Weetabix

Weetabix saw sales of its UK arm plunge 6.1% last year to £313.1m

Changing habits at Britain’s breakfast tables have shrunk sales and profits at all three of the UK’s biggest cereal players.

Newly filed accounts at Companies House show a drop in UK sales at Kellogg’s, Weetabix and Cereal Partners as consumers continue to turn away from traditional breakfasts.

The rise of breakfast on the go combined with swingeing supermarket price cuts saw turnover at the UK sales and marketing arm of Kellogg’s - Britain’s largest cereal supplier - fall by £22m (or 2.7%) to £773.4m in the year to 31 December 2016.

Special K and All-Bran led the core brand decline as Kellogg’s continued to reposition the adult health portfolio from weight management to health and wellness.

Weetabix, recently snapped up by US cereal group Post Holdings for £1.4bn, saw sales of its UK arm plunge 6.1% last year to £313.1m.
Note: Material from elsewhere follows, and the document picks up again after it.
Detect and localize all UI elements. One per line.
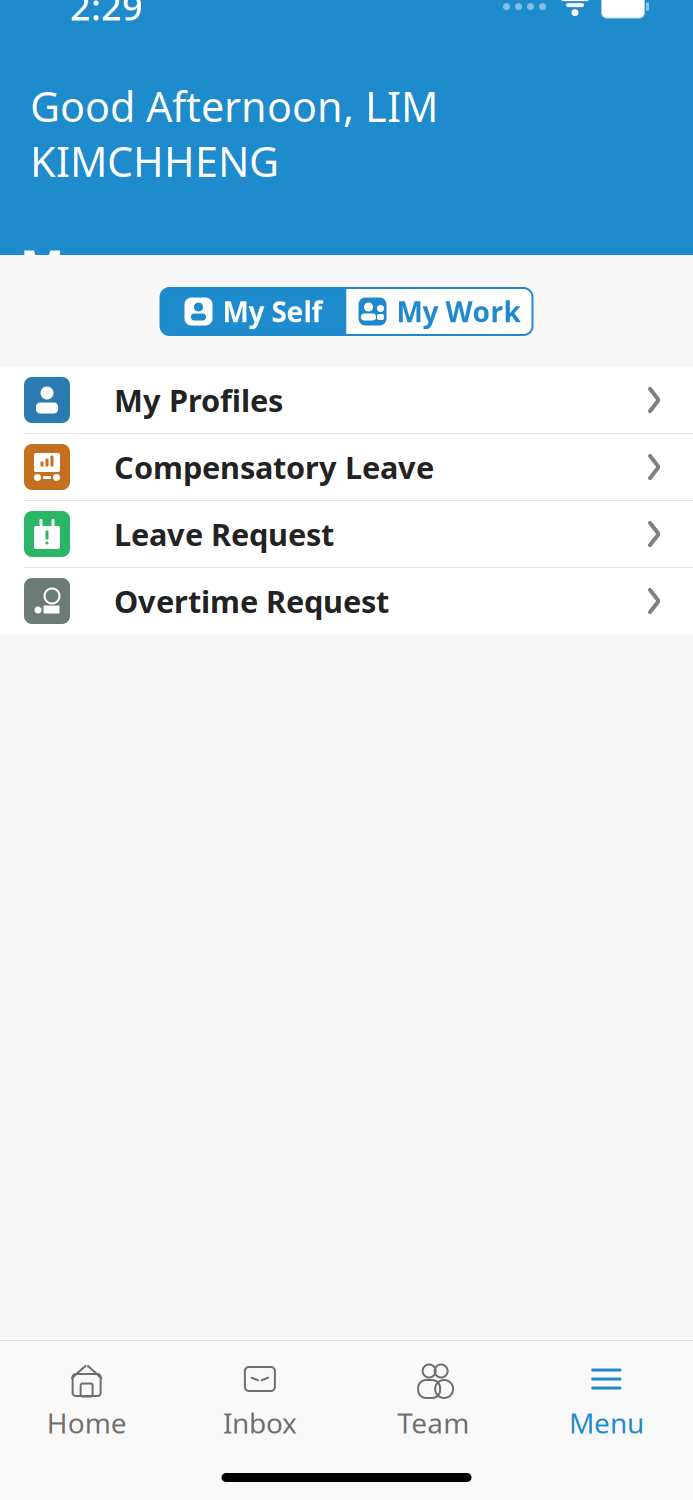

While Weetabix increased its market share from 14.8% to 15.5% in 2016, price deflation and the discounter-driven rise in private label meant its branded volumes fell 0.8% with value sales down 1.3%, while its own-label range “was impacted by both pricing and volume pressures”.

These pressures, coupled with supply chain disruption following the implementation of a new resource planning system, meant operating profits before exceptional costs fell 11% year on year, while headline pre-tax profits were down 9.6% to £81.9m.

Last week The Grocer revealed UK Cereal Partners, the joint venture between Nestlé and General Mills, saw 2016 sales drop 1.7% to £255.8m and pre-tax profits fall 13.2% to £14.9m.

Kellogg’s did manage to buck the trend of falling profitability, as pre-tax profits at the UK sales and marketing arm jumped to £22.1m in 2016 from £13m, largely thanks to currency gains from weaker sterling.

Sterling did not help Weetabix’s exports, which fell 7.1% to £51m driven by a 13.2% plunge in EU sales partly due to hedging contracts limiting the benefit from sterling.

Weetabix’s North American operations are only included in the separately filed accounts of parent company Latimer Newco 2, which saw group-wide sales down a more modest 1.6% to £407.6m.

The accounts show Weetabix’s North America sales up by 4% at constant currency and by 16% at actual exchange rates to £92.6m, though group-wide operating profits before exceptional items fell 5% to £93.5m partly as a result of investment in growing its operations in China.

Weetabix also incurred a £5.9m restructuring charge in the UK relating to operations at its Burton Latimer and Corby plants and a £2.6m restructuring charge related to North America.

The accounts state that the acquisition by Post “will boost international growth opportunities for both sides”.

Weetabix declined to comment further on the accounts.